One example of this was the use of IGA in the explosive Burnout racing series, which caught worldwide attention last year when it featured a series of ‘Vote Obama’ in-game billboards that appeared during the American election campaign. The context of a political advert in a video game broke new ground and maximised coverage, becoming a news story in its own right and defined a youthful candidate looking to profile himself against an ageing opponent. Analysts at Screen Digest point to the Obama IGA campaign as a landmark moment in the history of IGA’s growth.
“Video game advertising is moving past the ‘test budget’ phase,” says Massive Inc.’s James. “Many marketers and agencies are now incorporating video game ad campaigns in their broader marketing plans and allocating dollars earlier in the process.”
With these impression metrics becoming more defined, companies like Massive Inc. are initiating ventures with digital research companies to measure the depth of IGA’s impact on consumers more accurately; Microsoft are currently beta testing a new game on the Xbox’s online service ‘Live’ that promises to integrate market polling data with precisely targeted IGA messages.
This market data is polled in the disguised form of a free to play online game, an adaptation of the American quiz show 1vs100. The 1vs100 game ‘screens’ at specific primetime slots, placing players (or rather their avatars) directly into the show, where they are asked to answer multiple choice questions on trivia, and compete in a national competition for Xbox ‘credits’ and occasional real-world prizes like consoles, televisions and cars. Like its TV counterpart, the online 1vs100 contains short advert breaks, a trade-off that gamers, just as viewers at home, seem willing to accept.

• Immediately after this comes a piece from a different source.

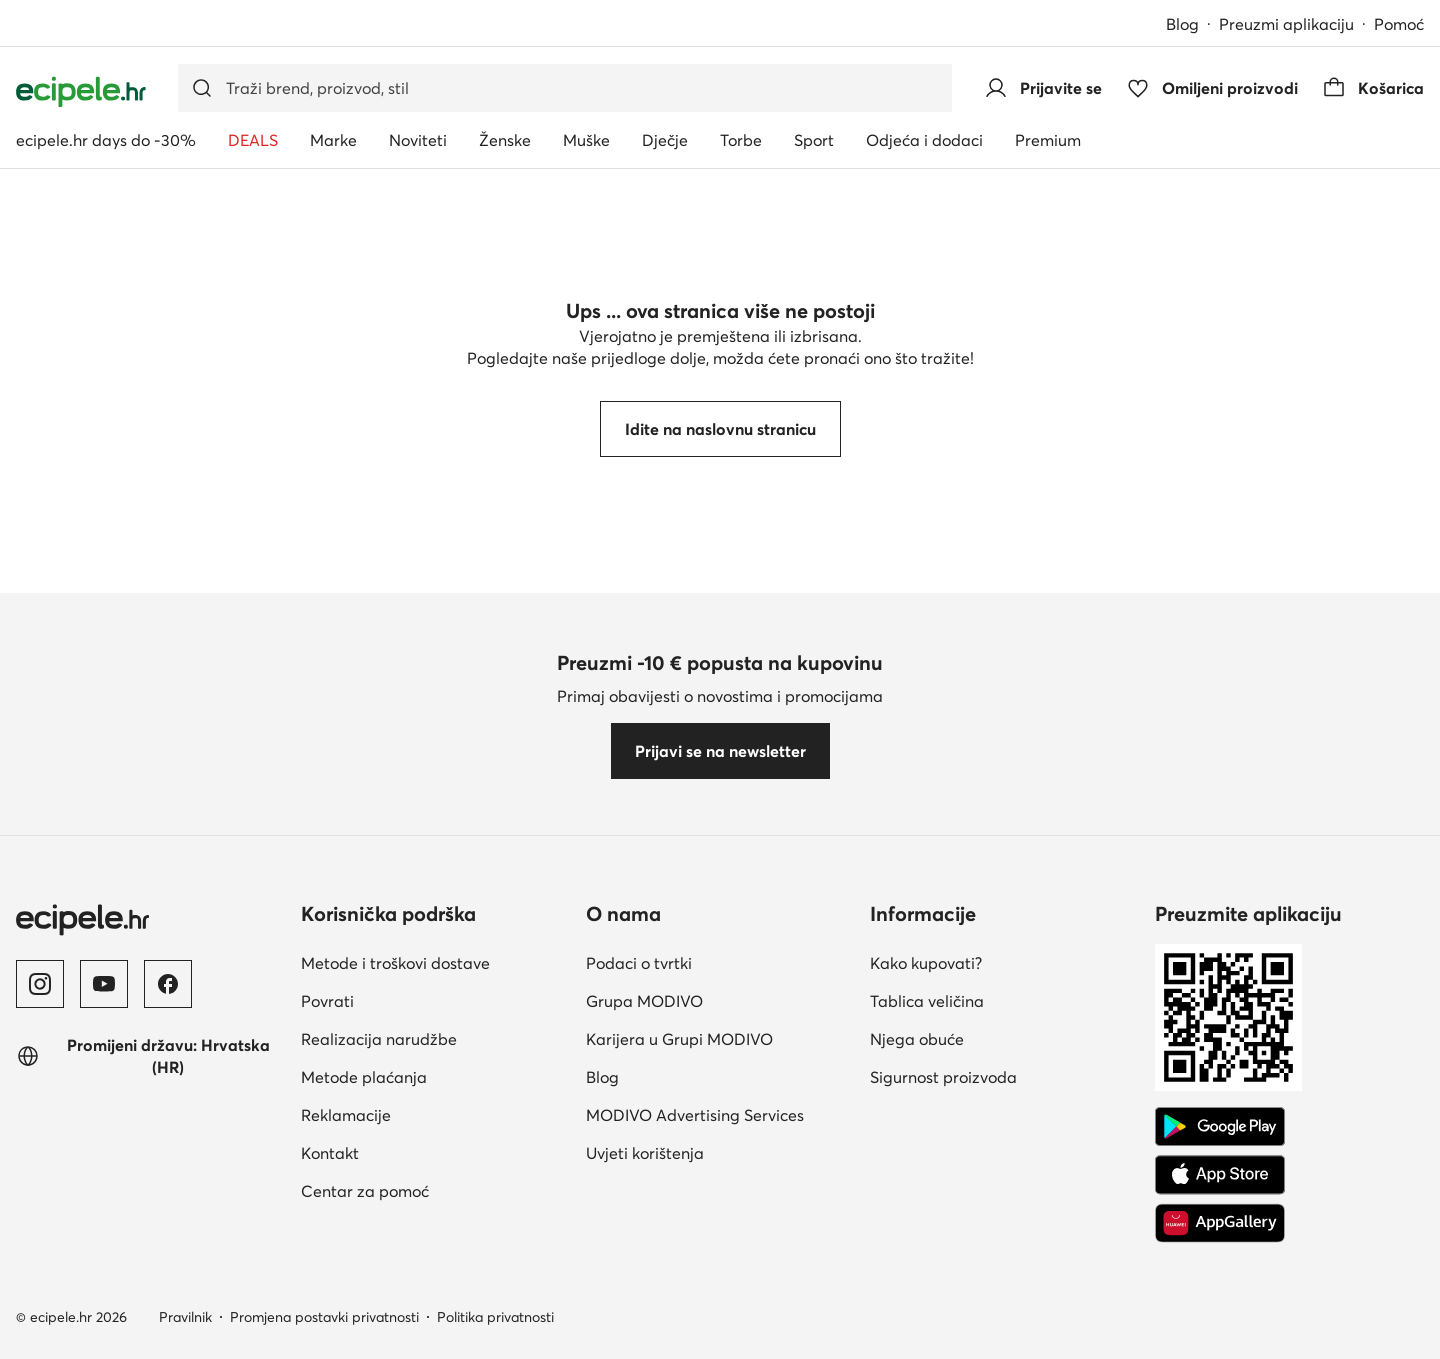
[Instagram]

While the pub-quiz standard questions might feel innocuous at first though, every response is monitored by Microsoft, who use it to accumulate blocks of marketable data. If only 30% of a typical Friday night audience of 40,000 knew the exact name of the big Hollywood blockbuster due out the following week, Microsoft could easily approach the relevant parties with opportunities for IGA with a quantifiable value attached to it. Provided Microsoft is able to prove to advertising buyers there is a measurable link between fresh audiences and their adverts, and participating gamers do not revolt, the 1vs100 game will pay for its development costs several times over.
IGA remains an emerging advertising channel competing in a wider advertising market that has shrunk in the global recession, and is hyper-competitive like never before. However, Google has proven that emerging technologies that connect previously untapped online audiences with relevant, highly measurable advertising have the potential to become monumentally profitable - and few media can compete with videogames when it comes to attracting young eyeballs.
If the main players in IGA can refrain from stepping too heavily on the sensitive toes of gamers, the market has the potential to outstrip all digital advertising fields outside of search.